The UK Government’s Electric Vehicle Homecharge Scheme (EVHS) has now helped to fund 291,549 domestic electric vehicle (EV) charge points since its launch in September 2014.
The Office for Zero Emission Vehicles (OZEV) revealed that the £350 EVHS grant helped to fund 121,001 device installations in the year since April 1, 2021 – a year-on-year increase of 86% – at a cost of £42.3 million.
Combined with OZEV’s previous Domestic Recharge Scheme (DRS), which ran from 2013, Government funding has now backed the installation of 331,882 charge points at people’s homes.
In a recent AM News Show podcast Auto Trader brands director Marc Palmer asserted that “affluence is central to car buyers’ EV interest”, adding: “Affluence is (the key). It’s not a North/South divide or urban/rural, where people have got a place to charge the car and the means to afford it, that’s where we see the most interest.”
Today’s OZEV data on the distribution of EVHS funding across the UK found that EV owners in the South East accounted for the largest take-up of the scheme, accounting for 19% of installations during the most recent 12-month period.
Northern Ireland had the lowest number of installations with 5,028 EVHS funded charging devices, accounting for just 1.7% of total EVHS funded devices.

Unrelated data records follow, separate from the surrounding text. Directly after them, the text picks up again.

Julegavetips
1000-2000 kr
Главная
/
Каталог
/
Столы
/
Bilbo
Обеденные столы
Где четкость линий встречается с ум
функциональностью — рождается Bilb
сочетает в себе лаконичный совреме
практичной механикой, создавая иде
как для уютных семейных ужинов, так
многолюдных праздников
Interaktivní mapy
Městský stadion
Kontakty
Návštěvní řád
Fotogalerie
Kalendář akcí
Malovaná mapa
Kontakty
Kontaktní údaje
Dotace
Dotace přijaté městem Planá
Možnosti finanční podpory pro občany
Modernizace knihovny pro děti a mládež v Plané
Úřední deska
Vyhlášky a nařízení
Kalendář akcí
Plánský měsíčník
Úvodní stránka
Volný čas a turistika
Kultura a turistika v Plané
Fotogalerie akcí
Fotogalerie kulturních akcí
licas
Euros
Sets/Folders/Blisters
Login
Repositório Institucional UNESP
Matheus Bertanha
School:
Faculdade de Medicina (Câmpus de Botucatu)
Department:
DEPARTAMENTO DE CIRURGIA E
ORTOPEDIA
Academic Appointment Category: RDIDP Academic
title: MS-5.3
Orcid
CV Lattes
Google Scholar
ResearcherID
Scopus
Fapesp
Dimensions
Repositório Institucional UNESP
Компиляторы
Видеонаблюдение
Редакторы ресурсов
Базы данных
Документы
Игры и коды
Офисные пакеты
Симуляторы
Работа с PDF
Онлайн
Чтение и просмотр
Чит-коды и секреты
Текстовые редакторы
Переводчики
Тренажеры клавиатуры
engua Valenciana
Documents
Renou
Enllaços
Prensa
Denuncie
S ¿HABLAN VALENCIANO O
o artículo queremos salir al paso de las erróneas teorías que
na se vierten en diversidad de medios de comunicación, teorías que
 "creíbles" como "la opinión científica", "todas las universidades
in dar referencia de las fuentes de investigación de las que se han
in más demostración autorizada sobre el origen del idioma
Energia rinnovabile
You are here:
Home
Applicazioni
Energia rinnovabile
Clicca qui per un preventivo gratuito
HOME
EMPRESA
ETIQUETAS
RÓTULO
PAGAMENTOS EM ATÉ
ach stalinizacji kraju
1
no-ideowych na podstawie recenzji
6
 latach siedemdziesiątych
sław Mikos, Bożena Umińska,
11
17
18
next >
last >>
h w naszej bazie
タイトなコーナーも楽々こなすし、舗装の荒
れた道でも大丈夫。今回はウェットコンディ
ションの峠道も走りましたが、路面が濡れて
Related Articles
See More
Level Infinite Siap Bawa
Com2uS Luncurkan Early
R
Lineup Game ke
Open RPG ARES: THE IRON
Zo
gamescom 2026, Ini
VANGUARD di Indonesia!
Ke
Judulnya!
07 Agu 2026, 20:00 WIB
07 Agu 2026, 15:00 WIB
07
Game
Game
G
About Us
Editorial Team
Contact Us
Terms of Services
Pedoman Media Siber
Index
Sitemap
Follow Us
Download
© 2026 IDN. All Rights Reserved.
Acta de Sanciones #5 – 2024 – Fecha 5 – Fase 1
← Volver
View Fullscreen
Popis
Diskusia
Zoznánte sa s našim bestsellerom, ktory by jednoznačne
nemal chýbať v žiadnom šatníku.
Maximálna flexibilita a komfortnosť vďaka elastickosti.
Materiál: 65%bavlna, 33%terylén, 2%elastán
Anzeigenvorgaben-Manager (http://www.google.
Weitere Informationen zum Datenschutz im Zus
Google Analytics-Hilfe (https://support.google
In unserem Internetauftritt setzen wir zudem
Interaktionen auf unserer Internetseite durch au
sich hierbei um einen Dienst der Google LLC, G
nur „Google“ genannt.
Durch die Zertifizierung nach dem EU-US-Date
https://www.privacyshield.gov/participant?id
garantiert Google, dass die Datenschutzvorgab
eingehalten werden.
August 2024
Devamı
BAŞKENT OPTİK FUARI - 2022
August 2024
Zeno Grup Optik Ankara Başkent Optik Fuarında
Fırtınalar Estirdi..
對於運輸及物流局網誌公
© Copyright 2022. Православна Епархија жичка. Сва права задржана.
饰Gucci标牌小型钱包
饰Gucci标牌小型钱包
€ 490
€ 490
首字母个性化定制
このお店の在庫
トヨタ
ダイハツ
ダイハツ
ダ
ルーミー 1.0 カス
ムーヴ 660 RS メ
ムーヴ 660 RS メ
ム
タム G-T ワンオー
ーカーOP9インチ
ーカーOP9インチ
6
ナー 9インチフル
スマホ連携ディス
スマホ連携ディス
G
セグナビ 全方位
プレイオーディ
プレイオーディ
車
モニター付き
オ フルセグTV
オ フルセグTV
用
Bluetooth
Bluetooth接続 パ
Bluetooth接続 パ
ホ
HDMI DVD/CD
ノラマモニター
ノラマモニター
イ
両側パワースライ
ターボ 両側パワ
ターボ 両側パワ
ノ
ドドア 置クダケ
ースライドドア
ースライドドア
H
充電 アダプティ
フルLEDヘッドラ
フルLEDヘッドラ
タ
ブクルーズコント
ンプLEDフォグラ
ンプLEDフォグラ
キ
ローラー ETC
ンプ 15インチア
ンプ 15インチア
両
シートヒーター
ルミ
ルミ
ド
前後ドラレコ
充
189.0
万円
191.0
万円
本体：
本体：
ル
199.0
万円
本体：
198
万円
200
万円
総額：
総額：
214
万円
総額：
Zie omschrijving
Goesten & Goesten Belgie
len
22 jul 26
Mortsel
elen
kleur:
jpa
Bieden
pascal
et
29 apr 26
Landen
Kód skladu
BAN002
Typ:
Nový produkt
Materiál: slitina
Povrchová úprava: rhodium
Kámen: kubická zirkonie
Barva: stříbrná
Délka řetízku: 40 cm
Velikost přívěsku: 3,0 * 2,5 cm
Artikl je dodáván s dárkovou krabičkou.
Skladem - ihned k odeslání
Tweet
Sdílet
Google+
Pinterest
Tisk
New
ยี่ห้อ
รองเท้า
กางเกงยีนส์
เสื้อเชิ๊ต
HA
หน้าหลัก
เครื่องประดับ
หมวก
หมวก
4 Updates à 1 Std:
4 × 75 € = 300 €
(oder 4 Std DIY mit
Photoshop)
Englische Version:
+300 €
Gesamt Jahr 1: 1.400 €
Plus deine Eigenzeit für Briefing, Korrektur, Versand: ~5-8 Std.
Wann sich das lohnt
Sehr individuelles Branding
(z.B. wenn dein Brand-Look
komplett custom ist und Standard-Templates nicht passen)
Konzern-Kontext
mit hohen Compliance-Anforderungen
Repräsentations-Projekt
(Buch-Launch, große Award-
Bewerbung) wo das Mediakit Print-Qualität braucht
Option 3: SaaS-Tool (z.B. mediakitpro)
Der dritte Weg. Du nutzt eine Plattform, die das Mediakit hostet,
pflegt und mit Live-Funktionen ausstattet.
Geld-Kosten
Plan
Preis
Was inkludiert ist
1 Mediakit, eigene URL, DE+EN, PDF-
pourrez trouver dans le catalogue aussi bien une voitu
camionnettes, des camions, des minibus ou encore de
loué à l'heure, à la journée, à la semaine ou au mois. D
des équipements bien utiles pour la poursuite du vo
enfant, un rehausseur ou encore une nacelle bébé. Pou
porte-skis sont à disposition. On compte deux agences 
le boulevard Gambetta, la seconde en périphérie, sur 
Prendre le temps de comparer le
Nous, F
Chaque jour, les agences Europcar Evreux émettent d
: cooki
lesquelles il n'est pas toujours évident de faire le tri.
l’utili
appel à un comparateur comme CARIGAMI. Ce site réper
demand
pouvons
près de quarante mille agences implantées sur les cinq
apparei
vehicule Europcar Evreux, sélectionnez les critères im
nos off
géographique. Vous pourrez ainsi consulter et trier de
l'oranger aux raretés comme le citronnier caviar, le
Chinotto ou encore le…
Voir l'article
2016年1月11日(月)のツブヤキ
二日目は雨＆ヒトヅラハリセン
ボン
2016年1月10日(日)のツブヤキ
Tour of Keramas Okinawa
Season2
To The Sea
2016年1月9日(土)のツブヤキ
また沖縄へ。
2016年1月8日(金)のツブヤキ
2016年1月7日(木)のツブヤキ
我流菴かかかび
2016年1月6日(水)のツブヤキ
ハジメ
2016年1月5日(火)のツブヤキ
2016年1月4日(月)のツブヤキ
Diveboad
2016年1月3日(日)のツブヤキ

The South East also had the highest number (1,495) of EVHS devices per 100,000 households whilst Northern Ireland and London had the lowest with less than 700 devices per 100,000 households.
Commenting on the latest EV grant figures, Meryem Brassington, electrification propositions lead at Lex Autolease said: “It is reassuring to see the latest government data showcasing the significant increase in take-up of the domestic EV charging grant across the UK.
“While this is encouraging, the government and industry bodies must continue to work together to showcase the power of the UK’s charging infrastructure to drive the transition to an electric future and provide affordable alternatives as the cost of living continues to increase.
“This has been supported by the government’s requirement to install charge points in new homes and buildings from next year, but it is crucial that we ensure connectivity across the country and not just in city hubs.”
A total of 4,118 vouchers were redeemed under OZEV’s Workplace Charging Scheme (WCS) – corresponding to the installation of 10,727 sockets – in the period to April 1.
The figure is 60% up year-on-year and results in a grant value of £3.7m in 2021/22.
Since its launch in 2016 the WCS has funded the installation of 26,424 sockets in workplace car parks.
In December last year AM reported that car retailers across the UK could face more “overnight changes” to the plug-in car grant (PiCG) after last year’s double reduction of the funding assistance for EV buyers.
The grant was reduced from £2,500 to £1,500 and the value of vehicles eligible for the funding assistance reduced from £35,000 to £32,000 just seven months after earlier cuts were criticised by AM100 dealer group bosses.